2. 3-D Imaging Models

Reading: Sonka Ch 9.

Part I of this course, on early vision, is concerned with the most basic vision tasks, such as determining the depth of a given image feature from the camera, or estimating egomotion (camera self-motion).

Part I will take us up to the midterm exam.

We first consider the traditional passive vision approach, and then the more recent active vision approach to early vision.

Passive early vision

3-D Imaging models

In passive vision analysis, we work closely with our imaging system's imaging model, that is, its quantitative mapping from 3-D scenes to 2-D images. Then the main job can be undertaken: to invert the imaging model, that is, recover the 3-D scene. Recall that Passive Vision is synonymous with Vision as Recovery.

Camera model

In order to have a quantitative description of how a given camera views the real world, we need a camera model.

This is a mapping C: \(R^3 \rightarrow R^2\) which specifies how the 3D scene will appear on the 2D image plane of the camera.
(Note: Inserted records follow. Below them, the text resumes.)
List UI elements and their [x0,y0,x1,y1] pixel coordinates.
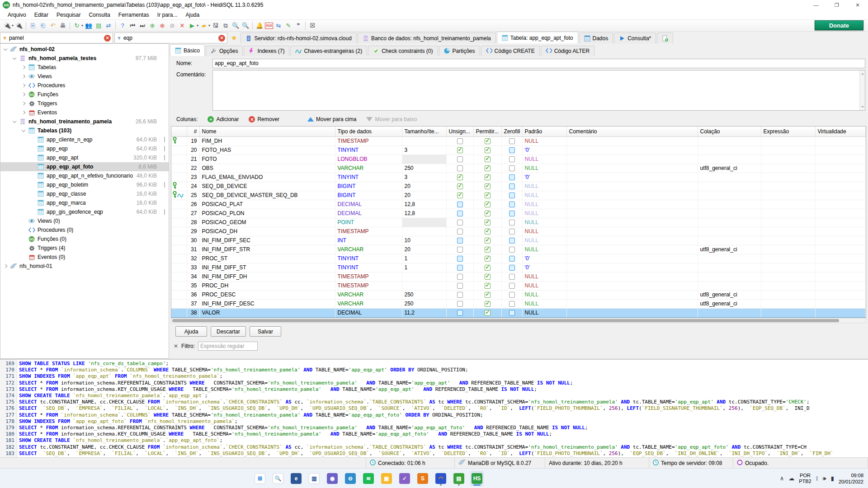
chevron-right-icon[interactable] [22,102,25,105]
column-length[interactable] [402,155,446,164]
post-record-icon[interactable]: ⊘ [168,21,177,30]
column-datatype[interactable]: BIGINT [335,182,402,191]
column-comment[interactable] [566,173,698,182]
column-default[interactable]: NULL [522,164,566,173]
column-expression[interactable] [761,299,815,308]
dropdown-arrow-icon[interactable]: ▾ [208,23,210,28]
wifi-icon[interactable]: ⟟ [816,475,818,482]
allow-null-checkbox[interactable] [485,274,491,280]
column-virtuality[interactable] [815,245,866,254]
unsigned-checkbox[interactable] [457,229,463,235]
chevron-right-icon[interactable] [22,66,25,69]
column-virtuality[interactable] [815,299,866,308]
column-collation[interactable] [698,254,761,263]
column-comment[interactable] [566,182,698,191]
column-row-flag_email_enviado[interactable]: 23FLAG_EMAIL_ENVIADOTINYINT3'0' [171,173,866,182]
column-collation[interactable] [698,155,761,164]
column-name[interactable]: INI_FIM_DIFF_STR [199,245,335,254]
column-default[interactable]: NULL [522,227,566,236]
subtab-check-constraints-0-[interactable]: Check constraints (0) [368,46,438,56]
zerofill-checkbox[interactable] [509,265,515,271]
search-icon[interactable]: 🔍 [271,471,285,486]
add-column-button[interactable]: + Adicionar [208,116,239,122]
allow-null-checkbox[interactable] [485,147,491,153]
zerofill-checkbox[interactable] [509,238,515,244]
column-name[interactable]: VALOR [199,308,335,317]
tree-item-eventos-0-[interactable]: Eventos (0) [0,253,169,262]
subtab-b-sico[interactable]: Básico [170,44,205,56]
close-filter-icon[interactable]: ✕ [174,343,178,349]
chevron-right-icon[interactable] [22,84,25,87]
column-expression[interactable] [761,254,815,263]
tree-item-app_eqp_boletim[interactable]: app_eqp_boletim96,0 KiB [0,180,169,189]
taskbar-clock[interactable]: 09:0820/01/2022 [839,472,863,485]
users-icon[interactable]: 👥 [84,21,93,30]
allow-null-checkbox[interactable] [485,183,491,189]
column-name[interactable]: FOTO_HAS [199,145,335,155]
spotify-icon[interactable]: ≋ [362,471,375,486]
alarm-icon[interactable]: 🔔 [255,21,264,30]
zerofill-checkbox[interactable] [509,165,515,171]
column-collation[interactable] [698,308,761,317]
discard-button[interactable]: Descartar [211,326,246,337]
column-comment[interactable] [566,281,698,290]
unsigned-checkbox[interactable] [457,220,463,225]
column-collation[interactable] [698,218,761,227]
column-row-ini_fim_diff_desc[interactable]: 37INI_FIM_DIFF_DESCVARCHAR250NULLutf8_ge… [171,299,866,308]
transfer-icon[interactable]: ⇄ [104,21,113,30]
installer-icon[interactable]: ✓ [398,471,411,486]
subtab-parti-es[interactable]: Partições [439,46,480,56]
column-default[interactable]: '0' [522,254,566,263]
column-virtuality[interactable] [815,236,866,245]
column-name[interactable]: PROC_DH [199,281,335,290]
start-button[interactable]: ⊞ [253,471,267,486]
tree-item-views[interactable]: Views [0,72,169,81]
unsigned-checkbox[interactable] [457,174,463,180]
zerofill-checkbox[interactable] [509,247,515,253]
column-datatype[interactable]: TINYINT [335,254,402,263]
chevron-down-icon[interactable] [13,56,16,59]
subtab-c-digo-alter[interactable]: Código ALTER [541,46,595,56]
column-virtuality[interactable] [815,136,866,145]
zerofill-checkbox[interactable] [509,274,515,280]
column-row-seq_db_device[interactable]: 24SEQ_DB_DEVICEBIGINT20NULL [171,182,866,191]
column-collation[interactable]: utf8_general_ci [698,164,761,173]
subtab-op-es[interactable]: Opções [206,46,243,56]
unsigned-checkbox[interactable] [457,256,463,262]
column-row-posicao_geom[interactable]: 28POSICAO_GEOMPOINTNULL [171,218,866,227]
column-name[interactable]: SEQ_DB_DEVICE [199,182,335,191]
column-datatype[interactable]: TIMESTAMP [335,136,402,145]
last-record-icon[interactable]: ⏭ [138,21,147,30]
column-comment[interactable] [566,200,698,209]
column-datatype[interactable]: POINT [335,218,402,227]
explorer-icon[interactable]: ▣ [380,471,393,486]
unsigned-checkbox[interactable] [457,183,463,189]
column-name[interactable]: OBS [199,164,335,173]
column-header-permitir-[interactable]: Permitir... [473,127,501,136]
tree-item-nfs_homol_treinamento_pamela[interactable]: nfs_homol_treinamento_pamela26,6 MiB [0,117,169,126]
tree-item-tabelas-103-[interactable]: Tabelas (103) [0,126,169,135]
table-filter[interactable]: ▼ eqp ✕ [114,33,227,43]
heidisql-icon[interactable]: HS [470,471,484,486]
tree-item-app_gis_geofence_eqp[interactable]: app_gis_geofence_eqp64,0 KiB [0,207,169,216]
column-virtuality[interactable] [815,182,866,191]
undo-icon[interactable]: ↶ [48,21,57,30]
allow-null-checkbox[interactable] [485,174,491,180]
move-down-button[interactable]: Mover para baixo [366,116,417,122]
column-row-ini_fim_diff_dh[interactable]: 34INI_FIM_DIFF_DHTIMESTAMPNULL [171,272,866,281]
dropdown-arrow-icon[interactable]: ▾ [12,23,14,28]
column-expression[interactable] [761,236,815,245]
menu-pesquisar[interactable]: Pesquisar [52,10,85,19]
tree-item-tabelas[interactable]: Tabelas [0,63,169,72]
folder-icon[interactable]: ▰ [199,21,208,30]
column-length[interactable]: 250 [402,299,446,308]
column-length[interactable]: 1 [402,254,446,263]
column-comment[interactable] [566,145,698,155]
column-collation[interactable] [698,136,761,145]
column-default[interactable]: NULL [522,200,566,209]
column-comment[interactable] [566,299,698,308]
tree-item-app_eqp_apt_n_efetivo_funcionario[interactable]: app_eqp_apt_n_efetivo_funcionario48,0 Ki… [0,171,169,180]
tree-item-fun-es-0-[interactable]: GOFunções (0) [0,235,169,244]
clear-filter-icon[interactable]: ✕ [104,35,111,42]
zerofill-checkbox[interactable] [509,138,515,144]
A camera model supports two types of parameters:

Intrinsic parameters: properties of the camera itself, which do not change as the position and orientation of the camera in space are changed.
Extrinsic parameters: those which change with position and orientation of the camera.

E.g.: focal length and lens magnification factor are intrinsic parameters, focal point location and vector orientation of the optical axis are extrinsic parameters.
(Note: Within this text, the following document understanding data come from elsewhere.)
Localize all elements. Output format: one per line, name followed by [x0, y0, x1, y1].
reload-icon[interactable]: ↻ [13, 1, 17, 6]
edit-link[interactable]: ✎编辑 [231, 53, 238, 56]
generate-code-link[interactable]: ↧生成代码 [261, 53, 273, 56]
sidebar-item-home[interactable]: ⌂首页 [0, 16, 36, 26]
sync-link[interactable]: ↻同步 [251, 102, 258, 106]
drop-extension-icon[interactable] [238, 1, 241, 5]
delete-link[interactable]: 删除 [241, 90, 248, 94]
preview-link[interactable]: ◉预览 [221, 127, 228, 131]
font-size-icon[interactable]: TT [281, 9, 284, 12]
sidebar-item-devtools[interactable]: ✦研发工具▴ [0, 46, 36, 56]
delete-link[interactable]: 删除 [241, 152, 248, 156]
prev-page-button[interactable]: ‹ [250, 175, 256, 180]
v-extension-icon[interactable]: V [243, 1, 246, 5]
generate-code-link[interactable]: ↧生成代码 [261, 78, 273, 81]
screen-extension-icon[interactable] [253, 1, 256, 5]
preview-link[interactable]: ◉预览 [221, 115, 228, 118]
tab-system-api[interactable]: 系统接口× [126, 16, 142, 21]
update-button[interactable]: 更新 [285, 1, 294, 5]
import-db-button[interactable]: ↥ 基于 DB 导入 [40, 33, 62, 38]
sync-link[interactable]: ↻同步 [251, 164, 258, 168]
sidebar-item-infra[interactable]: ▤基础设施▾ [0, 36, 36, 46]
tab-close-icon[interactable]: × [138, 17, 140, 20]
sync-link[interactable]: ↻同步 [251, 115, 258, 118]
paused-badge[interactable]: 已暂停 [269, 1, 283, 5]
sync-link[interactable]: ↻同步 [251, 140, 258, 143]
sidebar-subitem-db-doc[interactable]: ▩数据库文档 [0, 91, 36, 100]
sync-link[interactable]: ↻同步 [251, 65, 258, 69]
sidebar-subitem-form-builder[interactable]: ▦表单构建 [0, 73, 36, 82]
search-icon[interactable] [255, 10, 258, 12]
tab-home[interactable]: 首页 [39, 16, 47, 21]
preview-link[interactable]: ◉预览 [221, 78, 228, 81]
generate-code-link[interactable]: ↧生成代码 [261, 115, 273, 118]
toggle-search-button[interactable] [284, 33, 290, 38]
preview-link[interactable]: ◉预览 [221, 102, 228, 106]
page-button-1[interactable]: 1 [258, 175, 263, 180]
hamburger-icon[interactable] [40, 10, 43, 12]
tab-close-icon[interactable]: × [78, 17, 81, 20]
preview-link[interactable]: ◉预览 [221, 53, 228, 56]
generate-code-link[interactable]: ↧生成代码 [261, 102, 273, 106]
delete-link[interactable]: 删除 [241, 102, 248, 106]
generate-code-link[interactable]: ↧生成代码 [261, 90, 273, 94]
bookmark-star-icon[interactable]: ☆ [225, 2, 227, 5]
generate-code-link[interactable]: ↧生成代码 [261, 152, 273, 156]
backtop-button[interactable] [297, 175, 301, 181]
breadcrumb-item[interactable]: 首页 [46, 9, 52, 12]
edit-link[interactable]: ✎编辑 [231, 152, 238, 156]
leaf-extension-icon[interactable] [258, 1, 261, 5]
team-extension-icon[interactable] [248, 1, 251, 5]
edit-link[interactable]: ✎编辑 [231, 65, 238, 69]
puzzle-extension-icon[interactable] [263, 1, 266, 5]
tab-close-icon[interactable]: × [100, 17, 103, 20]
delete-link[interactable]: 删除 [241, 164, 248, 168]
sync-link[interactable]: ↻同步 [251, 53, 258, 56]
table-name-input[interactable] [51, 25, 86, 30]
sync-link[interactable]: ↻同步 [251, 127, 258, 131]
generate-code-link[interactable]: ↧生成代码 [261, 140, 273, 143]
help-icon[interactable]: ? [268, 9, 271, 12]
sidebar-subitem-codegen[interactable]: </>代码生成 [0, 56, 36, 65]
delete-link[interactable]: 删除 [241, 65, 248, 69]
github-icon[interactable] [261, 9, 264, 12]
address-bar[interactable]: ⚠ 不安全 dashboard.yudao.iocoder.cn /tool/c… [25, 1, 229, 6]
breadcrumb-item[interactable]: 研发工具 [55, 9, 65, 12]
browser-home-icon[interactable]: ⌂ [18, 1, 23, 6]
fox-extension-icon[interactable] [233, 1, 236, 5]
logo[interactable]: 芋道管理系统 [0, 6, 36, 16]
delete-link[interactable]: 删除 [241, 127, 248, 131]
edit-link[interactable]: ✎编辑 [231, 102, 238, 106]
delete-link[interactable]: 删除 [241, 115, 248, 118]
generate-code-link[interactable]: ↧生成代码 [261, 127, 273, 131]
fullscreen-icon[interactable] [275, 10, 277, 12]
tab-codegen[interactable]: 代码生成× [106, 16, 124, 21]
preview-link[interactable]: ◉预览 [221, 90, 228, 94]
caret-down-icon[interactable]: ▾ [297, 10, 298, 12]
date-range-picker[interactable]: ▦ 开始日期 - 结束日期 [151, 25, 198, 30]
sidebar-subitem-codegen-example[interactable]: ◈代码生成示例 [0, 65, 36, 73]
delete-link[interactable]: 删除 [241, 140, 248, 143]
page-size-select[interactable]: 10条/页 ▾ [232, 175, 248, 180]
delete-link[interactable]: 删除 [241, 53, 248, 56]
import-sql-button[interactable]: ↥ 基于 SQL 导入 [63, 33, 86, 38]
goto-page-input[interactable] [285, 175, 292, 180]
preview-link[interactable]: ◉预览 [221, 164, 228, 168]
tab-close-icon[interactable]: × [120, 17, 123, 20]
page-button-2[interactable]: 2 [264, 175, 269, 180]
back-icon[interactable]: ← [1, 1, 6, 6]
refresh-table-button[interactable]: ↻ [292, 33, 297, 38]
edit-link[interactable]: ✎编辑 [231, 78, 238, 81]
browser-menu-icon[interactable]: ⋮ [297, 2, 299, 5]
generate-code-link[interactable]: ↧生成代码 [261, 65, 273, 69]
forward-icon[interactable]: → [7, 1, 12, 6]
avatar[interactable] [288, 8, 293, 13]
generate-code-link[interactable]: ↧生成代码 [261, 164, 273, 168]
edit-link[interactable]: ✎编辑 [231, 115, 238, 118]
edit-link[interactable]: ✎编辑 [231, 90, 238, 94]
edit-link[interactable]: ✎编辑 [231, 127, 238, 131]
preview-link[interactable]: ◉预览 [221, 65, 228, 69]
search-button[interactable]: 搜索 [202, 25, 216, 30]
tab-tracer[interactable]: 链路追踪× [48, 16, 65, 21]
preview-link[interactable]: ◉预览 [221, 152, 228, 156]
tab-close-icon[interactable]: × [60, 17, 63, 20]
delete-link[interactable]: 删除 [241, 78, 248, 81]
Both sets of parameters must be completely specified before the camera model C: \(R^3 \rightarrow R^2\) is known and we can predict the 2D image on the image plane that derives from any given 3D scene.

Perspective projection

The geometry of perspective projection is used to develop the camera model.

Define a ray as a half-line beginning at the origin.
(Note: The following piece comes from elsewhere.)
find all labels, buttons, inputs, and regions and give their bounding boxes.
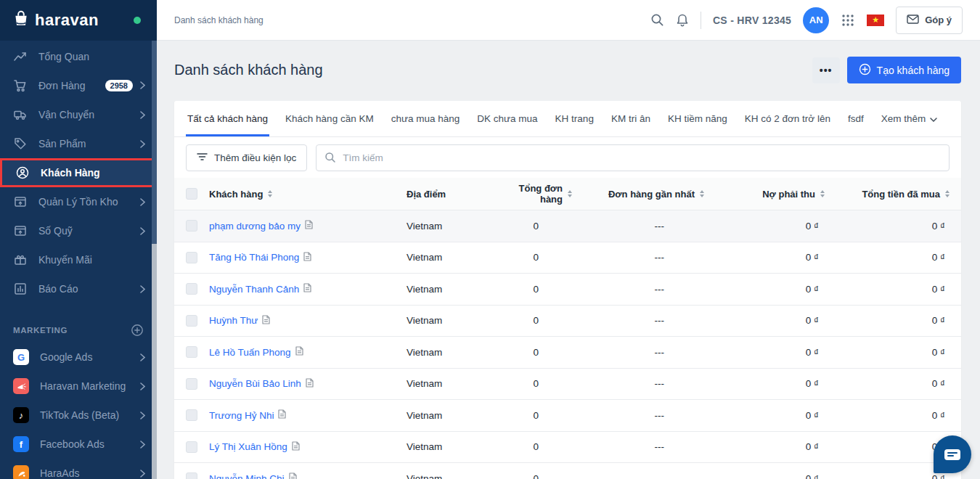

All points on a given ray R will map into the single point r in the image plane.

The set of all such mappings is the perspective projection.

Formally, let x and x' be nonzero vectors in \(R^{n+1}\) (we will use n=2) and define \(x \equiv x'\) (x is equivalent to x') if and only if \(x' \propto x\).

Then the quotient space of this equivalence relation (set of equivalence classes) is \(P^n\), the projective space associated with the Euclidean space \(R^{n+1}\).

Note that the projective space is lower-dimensional than the Euclidean space (dim = 2 vs 3).

Informally, points in \(P^2\) can be thought of, and represented, as follows. Take a point in \(R^3\), say \([x,y,z]^T\), write as \(z [x/z,y/z,1]^T\) (\(z \ne 0\)). Then \([x,y,z]^T\) in \(R^3\) maps into the point \(r = [x/z,y/z]\) in \(P^2\).

E.g.:

\([30, 15, 5]^T \rightarrow [6, 3]^T\)

\([3, 3/2, 1/2]^T \rightarrow [6, 3]^T\)

So these two points in \(R^3\) project to the same point [6 3] in the projective space \(P^2\).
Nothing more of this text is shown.